She closed her eyes, tasting him on her lips again, sweet and sexy. She wanted to savor the moment, especially given his determination that it had been a mistake that wouldn’t happen again.

Why would he want to kiss her again? What could she possibly have to interest a man like Dylan? He thought her some kind of empty-headed party girl who only cared about fashion and design.

She sighed and began cleaning up the mess left in the dining room. Shredded paper, sticky with wallpaper paste, covered the floor in piles.

Remodeling a house was sloppy and dirty and hard. Kind of like her life felt right now.

once agaIn, Grandma Pearl’s annoying Hallelujah doorbell rang just as she was giving her hair a final brush. Thus far, she hadn’t had a single visitor worthy of

such a gleeful announcement. She might have been happy to see Dylan the night before but by the time he left, she certainly wasn’t singing the man’s praises.

Luck still wasn’t with her. She opened the door with the security chain in place and saw only a faux-fur coat so authentic-looking she sometimes wondered if it was real.

She wanted to close the door again, lock it tight and sneak out the back. Too bad she instantly saw a few obvious problems with that. For one thing, she wouldn’t be able to back out her BMW without smashing her mother’s Mercedes SUV in the driveway. For another, eventually Laura would find her, and she was quite sure she wouldn’t like dealing with the consequences.

After fumbling with the chain with fingers that felt graceless and awkward, she pulled open the door. “Mother. Here you are again, bright and early.”

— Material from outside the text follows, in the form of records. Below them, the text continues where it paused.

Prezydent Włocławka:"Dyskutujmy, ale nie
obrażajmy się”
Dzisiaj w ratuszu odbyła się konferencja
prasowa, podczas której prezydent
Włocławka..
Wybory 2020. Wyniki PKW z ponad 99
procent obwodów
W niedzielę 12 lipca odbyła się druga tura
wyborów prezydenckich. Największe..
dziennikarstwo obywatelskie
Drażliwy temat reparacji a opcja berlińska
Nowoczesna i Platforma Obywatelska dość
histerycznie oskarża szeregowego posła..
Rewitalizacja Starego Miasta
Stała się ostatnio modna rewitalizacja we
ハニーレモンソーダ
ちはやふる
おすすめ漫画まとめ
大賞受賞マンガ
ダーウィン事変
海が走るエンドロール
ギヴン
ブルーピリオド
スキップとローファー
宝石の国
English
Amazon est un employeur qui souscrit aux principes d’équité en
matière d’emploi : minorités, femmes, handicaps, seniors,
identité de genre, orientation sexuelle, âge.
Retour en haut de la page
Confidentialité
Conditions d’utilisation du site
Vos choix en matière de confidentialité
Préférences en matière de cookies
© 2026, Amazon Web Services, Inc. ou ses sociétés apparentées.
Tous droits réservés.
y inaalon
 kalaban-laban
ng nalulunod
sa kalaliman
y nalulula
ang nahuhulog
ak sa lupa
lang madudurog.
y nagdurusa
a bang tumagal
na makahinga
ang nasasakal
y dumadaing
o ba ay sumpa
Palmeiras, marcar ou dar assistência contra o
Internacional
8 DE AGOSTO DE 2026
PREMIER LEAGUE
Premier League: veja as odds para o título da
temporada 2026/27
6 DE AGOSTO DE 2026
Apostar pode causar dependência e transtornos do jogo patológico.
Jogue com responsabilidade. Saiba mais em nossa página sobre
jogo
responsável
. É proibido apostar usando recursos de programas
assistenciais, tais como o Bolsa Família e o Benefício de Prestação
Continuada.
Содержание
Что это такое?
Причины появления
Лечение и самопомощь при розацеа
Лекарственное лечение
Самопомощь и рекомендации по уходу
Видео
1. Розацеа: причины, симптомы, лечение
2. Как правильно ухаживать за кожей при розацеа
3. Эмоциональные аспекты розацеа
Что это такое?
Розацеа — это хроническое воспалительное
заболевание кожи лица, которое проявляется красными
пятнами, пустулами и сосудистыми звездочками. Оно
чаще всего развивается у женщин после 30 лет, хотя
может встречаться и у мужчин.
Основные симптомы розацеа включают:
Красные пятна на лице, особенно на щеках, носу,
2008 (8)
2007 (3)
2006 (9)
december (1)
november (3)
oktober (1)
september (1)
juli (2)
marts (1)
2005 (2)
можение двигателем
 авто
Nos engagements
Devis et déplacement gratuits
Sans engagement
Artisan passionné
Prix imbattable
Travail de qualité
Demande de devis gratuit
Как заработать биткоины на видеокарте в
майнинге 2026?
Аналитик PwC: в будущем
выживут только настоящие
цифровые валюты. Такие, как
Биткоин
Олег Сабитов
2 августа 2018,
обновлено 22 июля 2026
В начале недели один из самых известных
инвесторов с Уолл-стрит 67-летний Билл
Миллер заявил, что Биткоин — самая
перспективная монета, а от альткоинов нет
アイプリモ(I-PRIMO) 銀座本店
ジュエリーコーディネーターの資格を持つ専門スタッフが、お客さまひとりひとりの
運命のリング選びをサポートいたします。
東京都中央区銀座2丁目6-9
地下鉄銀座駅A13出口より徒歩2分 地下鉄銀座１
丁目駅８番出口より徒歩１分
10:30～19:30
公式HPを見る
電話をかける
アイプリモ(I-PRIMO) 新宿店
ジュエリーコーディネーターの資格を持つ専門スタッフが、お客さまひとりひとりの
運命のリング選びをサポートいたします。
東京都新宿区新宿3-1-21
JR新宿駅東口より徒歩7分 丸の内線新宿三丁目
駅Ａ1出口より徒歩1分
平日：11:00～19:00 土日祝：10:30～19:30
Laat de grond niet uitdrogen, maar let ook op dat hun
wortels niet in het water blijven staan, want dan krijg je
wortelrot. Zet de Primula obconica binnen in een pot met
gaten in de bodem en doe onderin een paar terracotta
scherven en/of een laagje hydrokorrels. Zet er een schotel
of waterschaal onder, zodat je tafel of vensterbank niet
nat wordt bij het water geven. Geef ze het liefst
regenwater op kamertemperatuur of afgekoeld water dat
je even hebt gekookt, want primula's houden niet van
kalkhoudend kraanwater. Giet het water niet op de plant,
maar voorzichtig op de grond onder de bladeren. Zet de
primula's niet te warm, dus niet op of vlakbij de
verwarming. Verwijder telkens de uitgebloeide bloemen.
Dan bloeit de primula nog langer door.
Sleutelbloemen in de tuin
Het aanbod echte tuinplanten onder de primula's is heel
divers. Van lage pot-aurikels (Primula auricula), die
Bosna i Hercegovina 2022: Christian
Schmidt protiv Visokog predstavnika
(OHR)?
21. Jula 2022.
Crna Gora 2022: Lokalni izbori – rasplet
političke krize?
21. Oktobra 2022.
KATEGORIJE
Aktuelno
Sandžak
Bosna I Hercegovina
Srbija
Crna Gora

“I know. Crazy, isn’t it? I decided on a whim last night to drive into Denver to finish some last-minute Christmas shopping. When your father and I were in Switzerland in August, I bought a really lovely sweater for my friend Annamaria—you know, that nice tennis pro I’ve been working with lately. But she told me last month she’s expecting a baby. Can you believe that? I certainly can’t give her a size-four sweater now, when she won’t be able to wear it for a whole year.”

“That is a quandary.”

“I’ve shopped in every store in Hope’s Crossing without finding anything I think she would like, but I’m sure I’ll be able to pick something up in Denver.”

“Well, good luck.”

Her mother pushed her way into the house and pulled off her leather driving gloves. “I thought perhaps you could come with me, darling. We haven’t spent nearly enough time together since you’ve been home from Paris. Wouldn’t it be fun to have lunch at the Brown Palace and walk through our favorite shops?”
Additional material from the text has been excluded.